━━━ Dataset entries

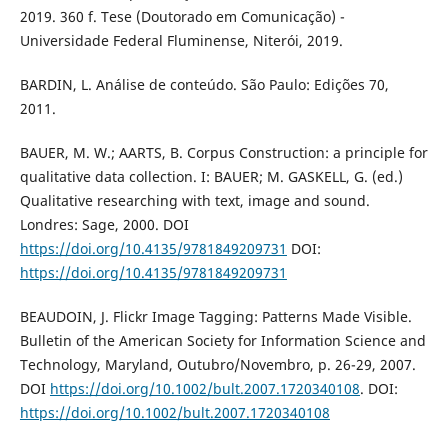
2019. 360 f. Tese (Doutorado em Comunicação) -
Universidade Federal Fluminense, Niterói, 2019.
BARDIN, L. Análise de conteúdo. São Paulo: Edições 70,
2011.
BAUER, M. W.; AARTS, B. Corpus Construction: a principle for
qualitative data collection. I: BAUER; M. GASKELL, G. (ed.)
Qualitative researching with text, image and sound.
Londres: Sage, 2000. DOI
https://doi.org/10.4135/9781849209731
DOI:
https://doi.org/10.4135/9781849209731
BEAUDOIN, J. Flickr Image Tagging: Patterns Made Visible.
Bulletin of the American Society for Information Science and
Technology, Maryland, Outubro/Novembro, p. 26-29, 2007.
DOI
https://doi.org/10.1002/bult.2007.1720340108
. DOI:
https://doi.org/10.1002/bult.2007.1720340108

━━━━━━

Prompt
Return only the part of the records above that opens with the line containing "Universidade Federal Fluminense, Niterói, 2019." and closes with the line containing "BEAUDOIN, J. Flickr", ends included.

Answer to this task
Universidade Federal Fluminense, Niterói, 2019.
BARDIN, L. Análise de conteúdo. São Paulo: Edições 70,
2011.
BAUER, M. W.; AARTS, B. Corpus Construction: a principle for
qualitative data collection. I: BAUER; M. GASKELL, G. (ed.)
Qualitative researching with text, image and sound.
Londres: Sage, 2000. DOI
https://doi.org/10.4135/9781849209731
DOI:
https://doi.org/10.4135/9781849209731
BEAUDOIN, J. Flickr Image Tagging: Patterns Made Visible.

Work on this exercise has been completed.